WORK ORDER
Down to the last line below, repeat the entries word for word and drop the pictures.

☆ ☆ ☆

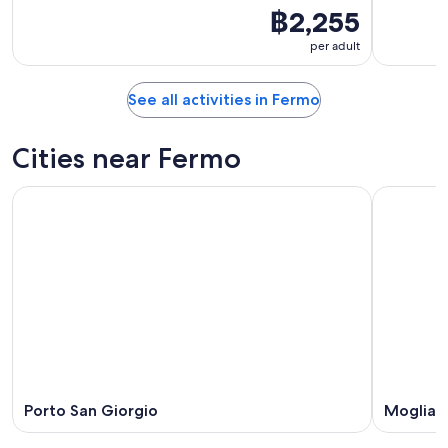
฿2,255
per adult
See all activities in Fermo
Cities near Fermo
Porto San Giorgio
Moglian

☆ ☆ ☆

TASK ANSWER
฿2,255
per adult
See all activities in Fermo
Cities near Fermo
Porto San Giorgio
Moglian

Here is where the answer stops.